American Football - American Football (1999)









Michel Peixoto



But that's life, so social..

O American Football com certeza é uma das bandas mais influentes do emo (e com menor vida também), mas pra falar disso, é necessário voltar um pouco no tempo. Pra começo de história, Mike Kinsella, vocalista e guitarrista da banda, é uma das mais importantes figuras da chamada "segunda geração" do emo. No fim da década de oitenta, ele e seu irmão Tim Kinsella, influenciados por bandas como Rites Of Spring, Embrace e algumas características de outros estilos musicais como o jazz, formaram o Cap'n Jazz. A banda gravou alguns singles, um ep e um álbum antes de seu fim e depois cada integrante criou seu próprio projeto, sendo o de Mike Kinsella o American Football. O Cap'n Jazz, por ter dado vida a muitas outras bandas e a tantas diferenças sonoras que passaram a existir dentro da cena, tem um papel tão importante quanto ao que caras como Ian MacKaye e Guy Picciotto tiveram no começo de tudo.

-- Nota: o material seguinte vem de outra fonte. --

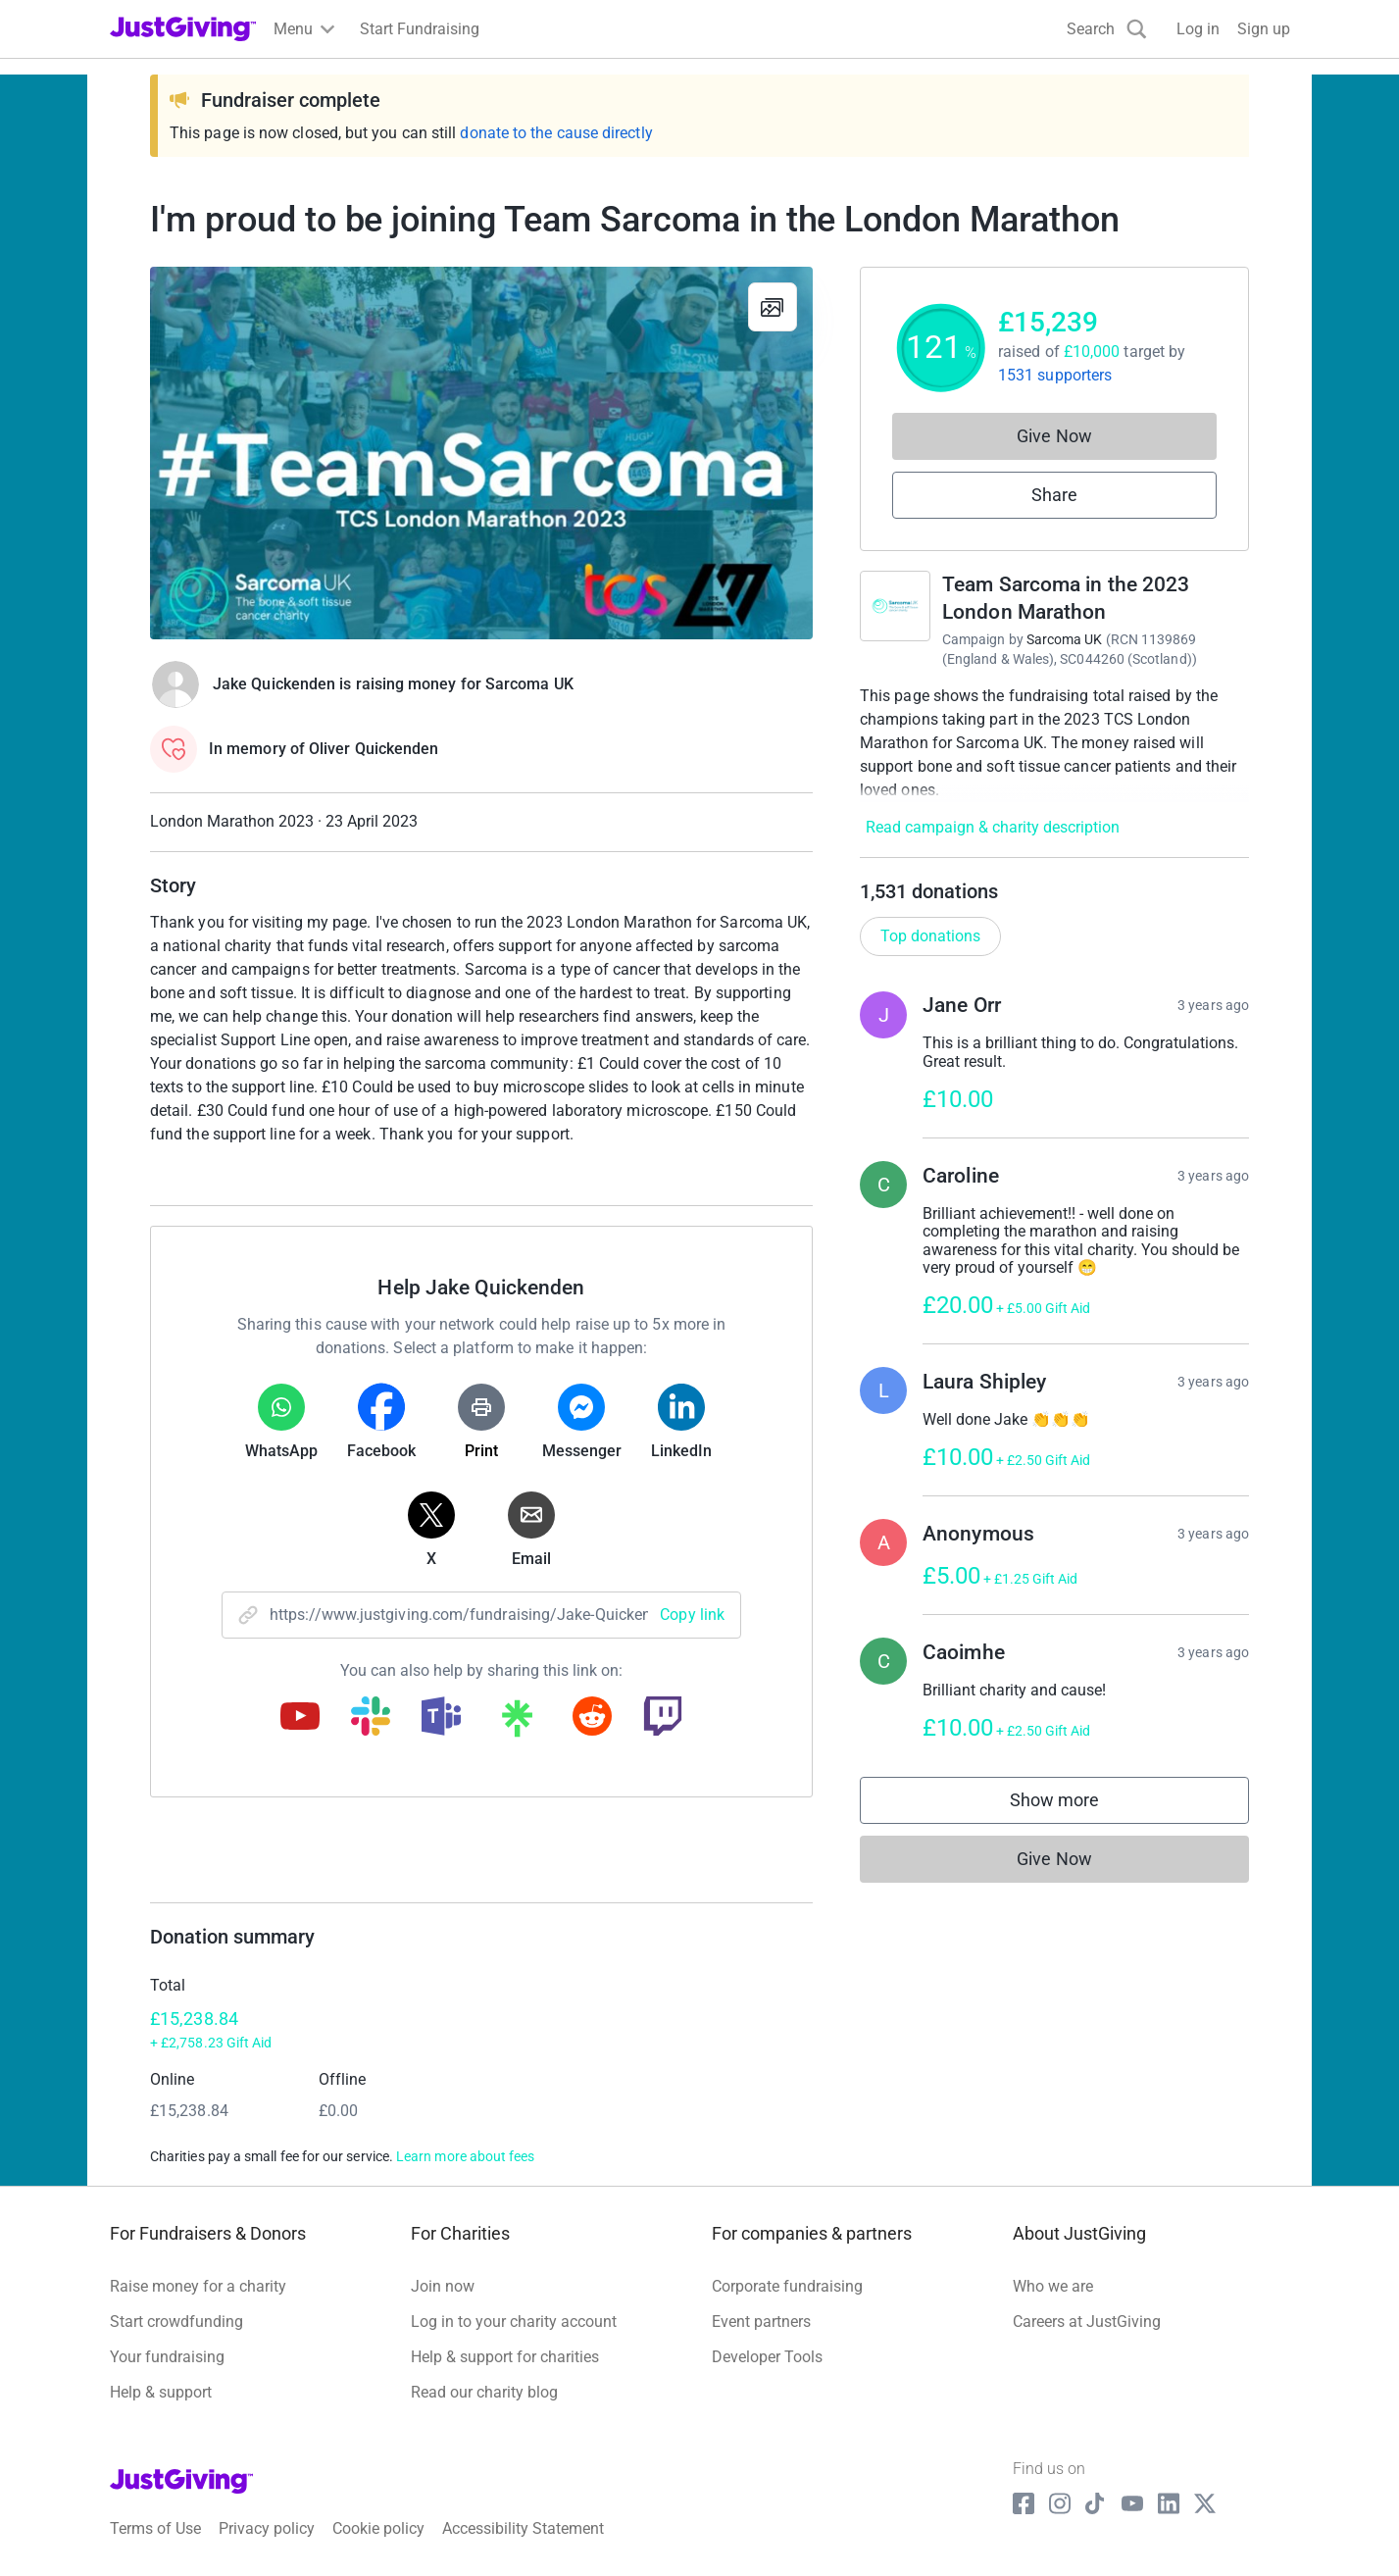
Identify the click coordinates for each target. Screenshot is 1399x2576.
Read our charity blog (484, 2392)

Relacionamentos frustrados, incertezas, despedidas e reflexões em atitudes pessoais são o prato principal das letras do disco. Verdade seja dita, Mike Kinsella é um contador de histórias, isso é notável tanto no seu trabalho com o American Football quanto no seu projeto solo, o Owen, onde suas letras aparecem sempre com muitas histórias/experiências pessoais e citações de seus autores e obras literárias favoritas.

O álbum começa já com a polirrítimica "Never Meant", que além de ser a música mais marcante da banda, é um ótimo jeito de começar, pois é capaz de mostrar o que vamos encontrar durante o resto do álbum: dinâmicas, afinações nada convencionais, o timbre de voz agudo que o Mike Kinsella tinha na época com seus vinte e dois anos e todas as ambientações/atmosferas e situações que esse álbum é capaz de te colocar.

"I'm thinking about...leaving" é o primeiro verso de "The Summer Ends", uma das músicas mais tristes deste álbum, onde desde a primeira nota da guitarra até o último verso te ambientam em um cenário de despedida. Ao ouvir essa música pela primeira vez, achei os versos bem bobos e simples. Só se tornou impactante de verdade depois de escutar mais algumas vezes e ver que cada elemento presente (as guitarras que ficam indo e vindo em algumas partes, os versos e até mesmo o trompete da introdução) de alguma maneira me ambienta na situação da música.

"Honestly" é uma das minhas favoritas do disco e já entra com um riff marcante que se estende durante a primeira parte da música. Na segunda parte, a banda faz uma progressão instrumental em cima de uma variação do acorde aberto da afinação e ao longo dela, mais guitarras vão aparecendo e se somando a bateria que vai acompanhando e fazendo algumas mudanças até o final onde aos poucos todos os instrumentos vão se despedindo em um fade out.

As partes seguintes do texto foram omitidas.